Jesse Duarte and his wife, Rethel, who live in Napa County, had a baby at Adventist Health St. Helena last year.

Before leaving the hospital, Duarte received a bill for about $800, which he thought was his portion of the procedure. A couple of months later, he was surprised to receive another bill.

“In all, it was a few thousand out of pocket, plus maxing out my deductible, which is $2,800” he said.

Between the hospital bills and postpartum care, Duarte said he and his wife will only be having the one child.

“I knew going in it would be expensive. Every year I’m paying more and more for insurance and getting less and less. That’s the reality,” he said.

Duarte also said his premiums have gone up over the years.

“Health insurance is a huge cost for the employer and they are putting the burden on the employee,” Hsia said. “Nobody (patients) ever knows what hospital costs are because cost is not passed down to the consumer. One of the basic tenets of health care is to prevent a patient from financial ruin. But this is the way our health care system is designed.”

Rebecca Levy Gantt runs one of the only small, private obstetrics and gynecology practices in Napa. She moved from New York several years ago and said the health care provider situation here is very different.

“Napa is a very strange place. There is an obstetrics group at the hospital (Queen of the Valley) and there’s nobody else. I was in New York for 12 years where there were multiple hospitals and groups with private practices. This is very strange to me,” she said.

There used to be a few more private OB-GYN practices in Napa but they either retired or went to large groups, Levy Gantt said.

“I’m the abnormal. Private practice is pretty much gone. It’s not lucrative. The incentive to do it for the passion is gone.”
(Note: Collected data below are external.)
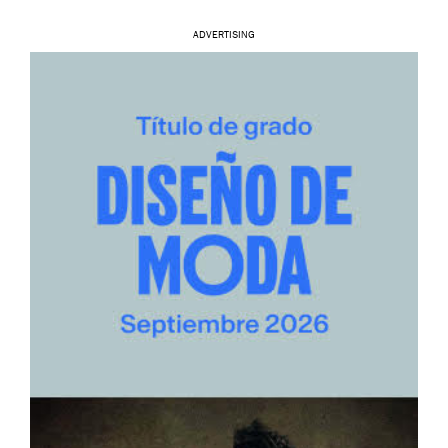
ADVERTISING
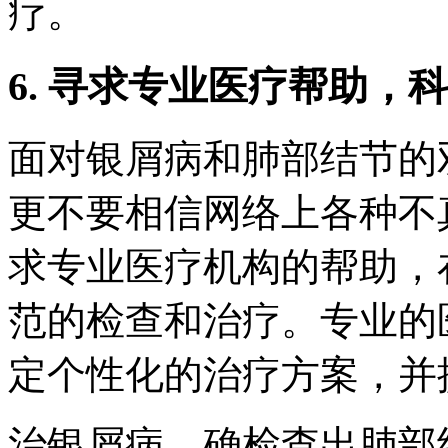
疗。
6. 寻求专业医疗帮助，
面对银屑病和肺部结节的
更不要相信网络上各种不
求专业医疗机构的帮助，
范的检查和治疗。专业的
定个性化的治疗方案，并
治银屑病，确检查出肺部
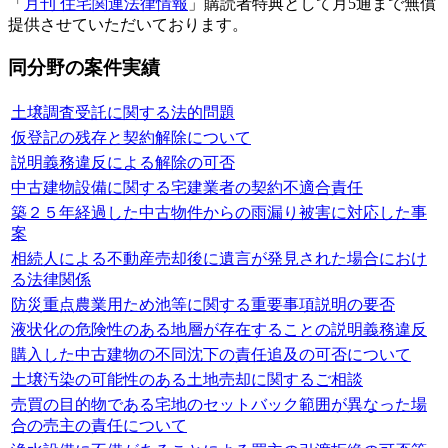
「
月刊 住宅関連法律情報
」購読者特典として月5通まで無償
提供させていただいております。
同分野の案件実績
土壌調査受託に関する法的問題
仮登記の残存と契約解除について
説明義務違反による解除の可否
中古建物設備に関する宅建業者の契約不適合責任
築２５年経過した中古物件からの雨漏り被害に対応した事
案
相続人による不動産売却後に遺言が発見された場合におけ
る法律関係
防災重点農業用ため池等に関する重要事項説明の要否
液状化の危険性のある地層が存在することの説明義務違反
購入した中古建物の不同沈下の責任追及の可否について
土壌汚染の可能性のある土地売却に関するご相談
売買の目的物である宅地のセットバック範囲が異なった場
合の売主の責任について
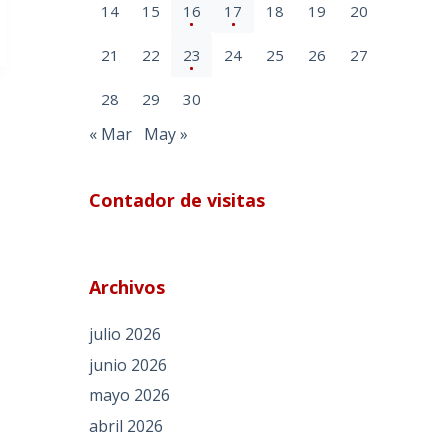
14
15
16
17
18
19
20
21
22
23
24
25
26
27
28
29
30
« Mar
May »
Contador de visitas
Archivos
julio 2026
junio 2026
mayo 2026
abril 2026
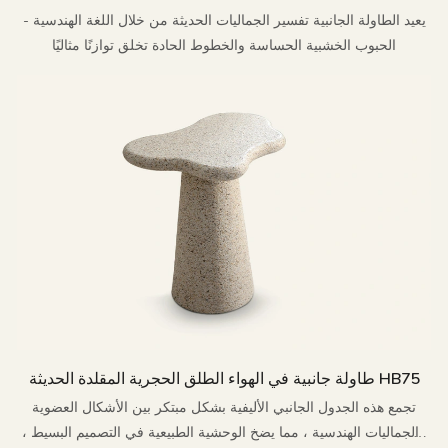
يعيد الطاولة الجانبية تفسير الجماليات الحديثة من خلال اللغة الهندسية -
الحبوب الخشبية الحساسة والخطوط الحادة تخلق توازنًا مثاليًا
طاولة جانبية في الهواء الطلق الحجرية المقلدة الحديثة HB75
تجمع هذه الجدول الجانبي الأليفية بشكل مبتكر بين الأشكال العضوية
والجماليات الهندسية ، مما يضخ الوحشية الطبيعية في التصميم البسيط ،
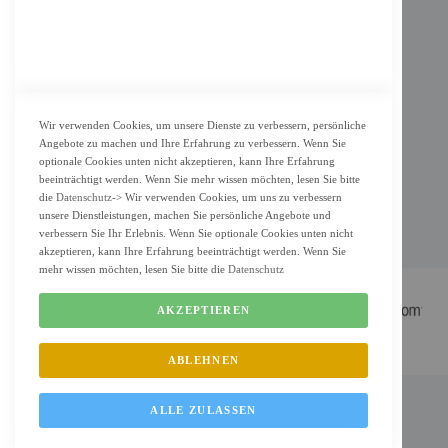
KUNDENSERVICE
Bestellvorgang
Widerrufsbelehrung und Muster-Widerrufsformular für Verbraucher
Vertrag widerrufen
Wir verwenden Cookies, um unsere Dienste zu verbessern, persönliche
Angebote zu machen und Ihre Erfahrung zu verbessern. Wenn Sie
ZAHLUNG & LIEFERUNG
optionale Cookies unten nicht akzeptieren, kann Ihre Erfahrung
beeinträchtigt werden. Wenn Sie mehr wissen möchten, lesen Sie bitte
Lieferung
die
Datenschutz
-> Wir verwenden Cookies, um uns zu verbessern
unsere Dienstleistungen, machen Sie persönliche Angebote und
Zahlungsarten
verbessern Sie Ihr Erlebnis. Wenn Sie optionale Cookies unten nicht
Cookie Einstellung
akzeptieren, kann Ihre Erfahrung beeinträchtigt werden. Wenn Sie
mehr wissen möchten, lesen Sie bitte die
Datenschutz
AKZEPTIEREN
ABLEHNEN
FM Shop © 2022 All Rights Reserved. Designed by
FMC.berlin
ALLE ZULASSEN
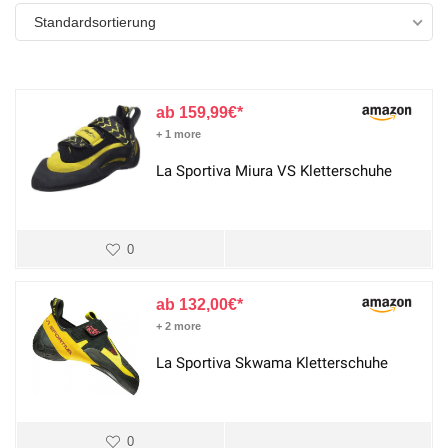
Standardsortierung
159,99
€
+ 1 more
La Sportiva Miura VS Kletterschuhe
0
132,00
€
+ 2 more
La Sportiva Skwama Kletterschuhe
0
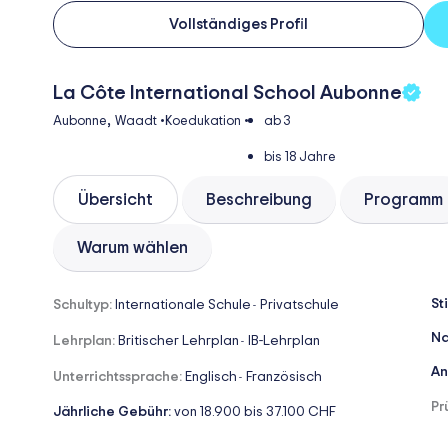
Vollständiges Profil
La Côte International School Aubonne
,
Aubonne
Waadt
•
Koedukation
•
ab 3
bis 18 Jahre
Übersicht
Beschreibung
Programm
Warum wählen
St
Schultyp:
Internationale Schule
Privatschule
-
Na
Lehrplan:
Britischer Lehrplan
IB-Lehrplan
-
An
Unterrichtssprache:
Englisch
Französisch
-
Pr
Jährliche Gebühr:
von 18.900 bis 37.100 CHF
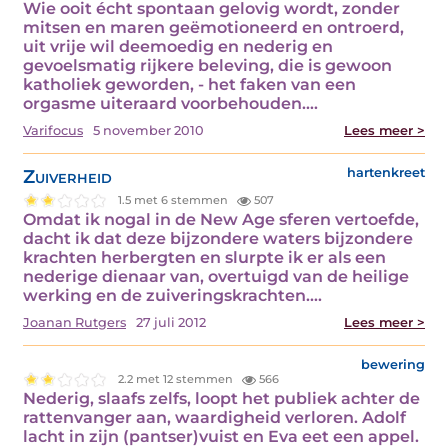
Wie ooit écht spontaan gelovig wordt, zonder
mitsen en maren geëmotioneerd en ontroerd,
uit vrije wil deemoedig en nederig en
gevoelsmatig rijkere beleving, die is gewoon
katholiek geworden, - het faken van een
orgasme uiteraard voorbehouden.…
Varifocus
5 november 2010
Lees meer >
Zuiverheid
hartenkreet
1.5 met 6 stemmen
507
Omdat ik nogal in de New Age sferen vertoefde,
dacht ik dat deze bijzondere waters bijzondere
krachten herbergten en slurpte ik er als een
nederige dienaar van, overtuigd van de heilige
werking en de zuiveringskrachten.…
Joanan Rutgers
27 juli 2012
Lees meer >
bewering
2.2 met 12 stemmen
566
Nederig, slaafs zelfs, loopt het publiek achter de
rattenvanger aan, waardigheid verloren. Adolf
lacht in zijn (pantser)vuist en Eva eet een appel.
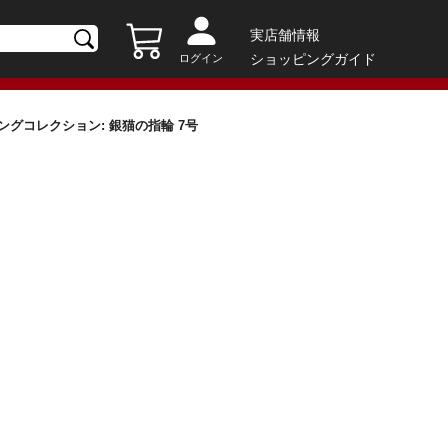
実店舗情報
ショッピングガイド
ログイン
H/ リングコレクション: 銀猫の指輪 7号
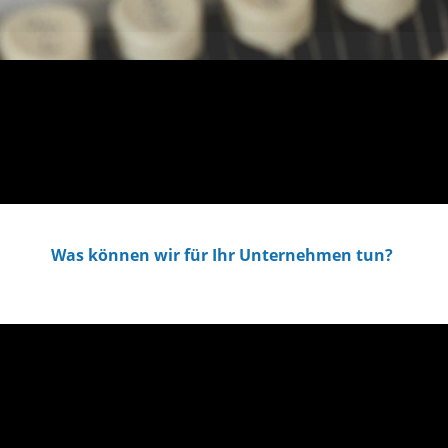
Was können wir für Ihr Unternehmen tun?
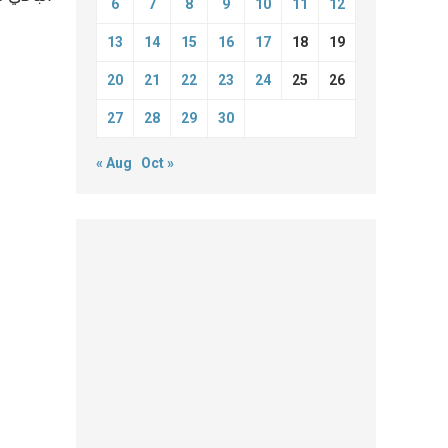
6
7
8
9
10
11
12
13
14
15
16
17
18
19
20
21
22
23
24
25
26
27
28
29
30
« Aug
Oct »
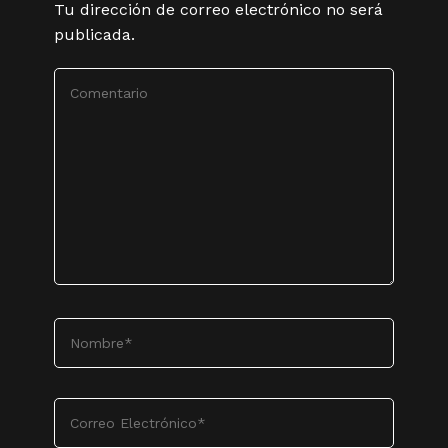
Tu dirección de correo electrónico no será
publicada.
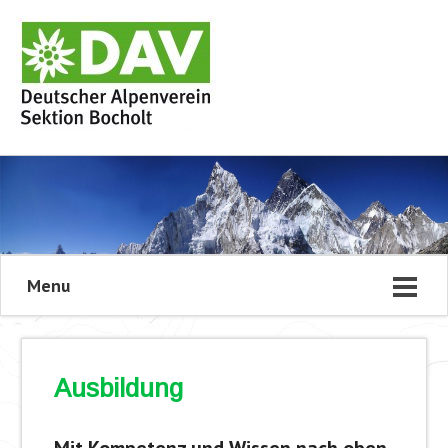
Menu
Ausbildung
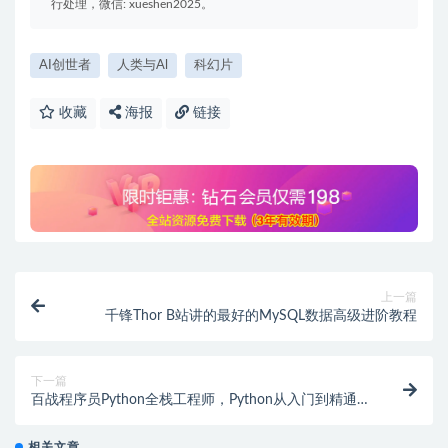
行处理，微信: xueshen2025。
AI创世者
人类与Al
科幻片
收藏
海报
链接
上一篇
千锋Thor B站讲的最好的MySQL数据高级进阶教程
下一篇
百战程序员Python全栈工程师，Python从入门到精通教
程 价值11980元
相关文章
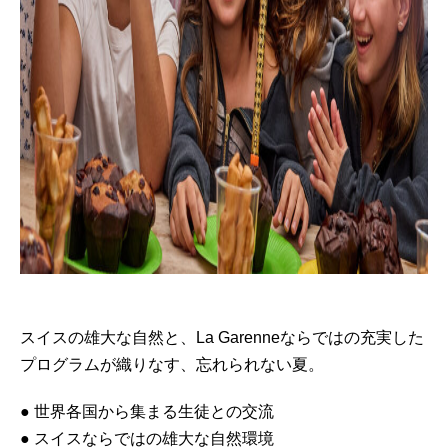
スイスの雄大な自然と、La Garenneならではの充実した
プログラムが織りなす、忘れられない夏。
● 世界各国から集まる生徒との交流
● スイスならではの雄大な自然環境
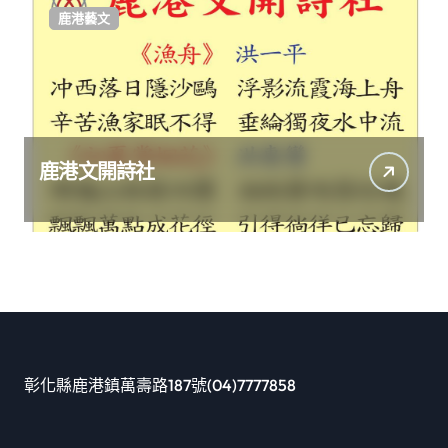
鹿港藝文
鹿港文開詩社
彰化縣鹿港鎮萬壽路187號(04)7777858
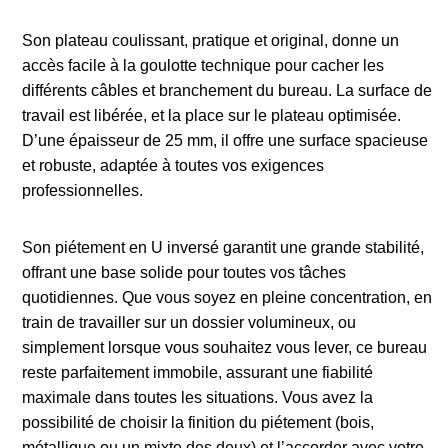
Son plateau coulissant, pratique et original, donne un
accès facile à la goulotte technique pour cacher les
différents câbles et branchement du bureau. La surface de
travail est libérée, et la place sur le plateau optimisée.
D’une épaisseur de 25 mm, il offre une surface spacieuse
et robuste, adaptée à toutes vos exigences
professionnelles.
Son piétement en U inversé garantit une grande stabilité,
offrant une base solide pour toutes vos tâches
quotidiennes. Que vous soyez en pleine concentration, en
train de travailler sur un dossier volumineux, ou
simplement lorsque vous souhaitez vous lever, ce bureau
reste parfaitement immobile, assurant une fiabilité
maximale dans toutes les situations. Vous avez la
possibilité de choisir la finition du piétement (bois,
métallique ou un mixte des deux) et l’accorder avec votre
While a doctor in private practice normally has a coverage agreement with another organization. Levy Gantt does not. She has about 30 pregnant patients at any time, and in her four years of practice in Napa she has missed only two of her patient’s deliveries. She knows her personal schedule a year out and only takes patients whose delivery she knows she can make.

Most of her deliveries are at Queen of the Valley where there is an obstetricians group. Those with Kaiser Permanente insurance go to Vacaville or Vallejo.

“Kaiser is a take all who comes. Women who go to Kaiser don’t know who will deliver them. They are lovely practitioners, but it loses something when you don’t know who will deliver you and they don’t know you,” she said. “There’s no solution.”

Levy Gantt says she understands why doctors forgo private practice to join a large health care organization for a salary.

“The lifestyle makes sense to me. I totally understand where they are coming from. What I’m doing is not lucrative. No hospital pays me. I lay awake at night…” she said.

Levy Gantt gets paid a global fee after delivery and postpartum of $1,800–$2,000 per patient. In New York, that fee was about $5,000.

“It’s insane,” she said.

However, there is hope.

“A momentum is building up as consumers (patients) get more educated, that we are able to change the system. We like the market to drive things, but this is one of the places where government has a role to level the playing field to protect the consumer, so it’s not just like the Wild West,” Hsia said.